Will they eat out of these:
http://www.tractorsupply.com/wcssto...ontAssetStore/images/products/600/2167094.jpg
I have a bunch of these that a guy who use to have lots of chickens and got out of them gave to me. Can pigeons eat out of these? I think they would reduce waste of food so i want to try them.


----------



## Lovebirds (Sep 6, 2002)

zimmzimm3 said:


> Will they eat out of these:
> http://www.tractorsupply.com/wcssto...ontAssetStore/images/products/600/2167094.jpg
> I have a bunch of these that a guy who use to have lots of chickens and got out of them gave to me. Can pigeons eat out of these? I think they would reduce waste of food so i want to try them.


As long as the holes are big enough for their head to fit in I guess so. I would think though that they would only be able to eat what is directly in front of them. It doesn't appear that they could move very much to the left or right to pick up seeds. I could be wrong though. 
What are you using as a feeder now?


----------



## ezemaxima (Jan 12, 2008)

That's what I have for my feeder but they have the hardest time eating their food when it's low because their head doesn't fit inside so I decided to join the 2 openings together by cutting the middle piece.

Here's a pic...


----------



## Lovebirds (Sep 6, 2002)

ezemaxima said:


> That's what I have for my feeder but they have the hardest time eating their food when it's low because their head doesn't fit inside so I decided to join the 2 openings together by cutting the middle piece.


That's sorta what I thought and I see food on the floor. Zim was looking to stop his pigeons from wasting food. Don't appear that this is the solution. Actually, Zim, if you don't over feed your birds they won't waste much if any at all. You've seen my feeders. After they get through eating and I pick up the feeders, there might be a dozen seeds on the floor.


----------



## zimmzimm3 (Aug 17, 2007)

Lovebirds said:


> As long as the holes are big enough for their head to fit in I guess so. I would think though that they would only be able to eat what is directly in front of them. It doesn't appear that they could move very much to the left or right to pick up seeds. I could be wrong though.
> What are you using as a feeder now?


I was just using a round pan and they were flinging the food everywhere  I think i will cut holes out like ezemaxima did


----------



## kippermom (Jan 11, 2006)

I thought these looked good too when I saw them in the feed store...mine is made of galvanized metal...but in practice I see no great improvement on the spillage/waste and they like to sit on it and poop all over it and even in the holes...
I am not having great luck with the "oft' touted" plastic milk jugs with head holes cut in the sides either! I enlarged the tops to use like a scoop to fill them...so the birds perch on the tops and poop inside the jugs! At least that was a "free" failure! 
I do not know it the apparatus has been invented that will keep a pesky piji from scattering seeds all over the floor and then pooping in it, but I am open to suggestions!


----------



## Lovebirds (Sep 6, 2002)

kippermom said:


> I thought these looked good too when I saw them in the feed store...mine is made of galvanized metal...but in practice I see no great improvement on the spillage/waste and they like to sit on it and poop all over it and even in the holes...
> I am not having great luck with the "oft' touted" plastic milk jugs with head holes cut in the sides either! I enlarged the tops to use like a scoop to fill them...so the birds perch on the tops and poop inside the jugs! At least that was a "free" failure!
> *I do not know it the apparatus has been invented that will keep a pesky piji from scattering seeds all over the floor and then pooping in it,* but I am open to suggestions!

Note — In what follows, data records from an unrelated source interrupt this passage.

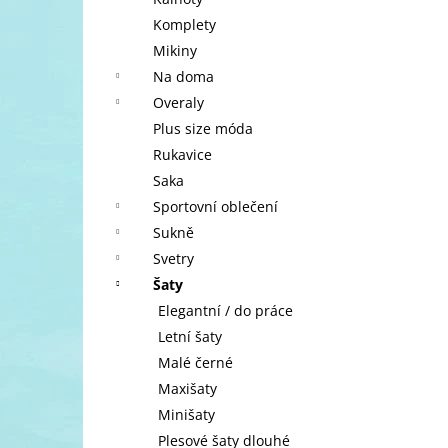
l
Komplety
Mikiny
Na doma
Overaly
Plus size móda
Rukavice
Saka
Sportovní oblečení
Sukně
Svetry
Šaty
Elegantní / do práce
Letní šaty
Malé černé
Maxišaty
Minišaty
Plesové šaty dlouhé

I don't think such a thing exists. LOL
About the only way to keep it from happening is not to over feed. I throw away more food while raising babies...........it's almost a sin, but I WILL NOT let my babies be hungry, so I deal with it and listen to hubby fuss.


----------



## jbangelfish (Mar 22, 2008)

*Does the top come off?*

I would take the top off and just leave it open. Learn how much your birds will eat in a 20 minute period, especially if you can feed them twice a day. It's all they need, make them eat all of it and you'll have no waste and no poop in your feed.

The types of feed make a difference in what they will eat. They need more corn when it's cold and more peas (Canadian Peas, like soybeans) if they are racing pigeons. I never buy racing feed unless it's all that they have as my birds eat the peas last. Too much protein.

The feed that I've been buying lately is Kaytee pigeon feed with corn and has 13% protein. They eat everything except the wheat. If they have nothing but wheat left at the second feeding, I throw it out. Sometimes they eat the wheat but it is the last thing that they will eat. I have no idea why but it's pretty clear that they don't care for it as much. Birds know what they need and we don't have to tell them or show them how to eat a healthy diet. Just buy a good healthy pigeon feed and they will do fine.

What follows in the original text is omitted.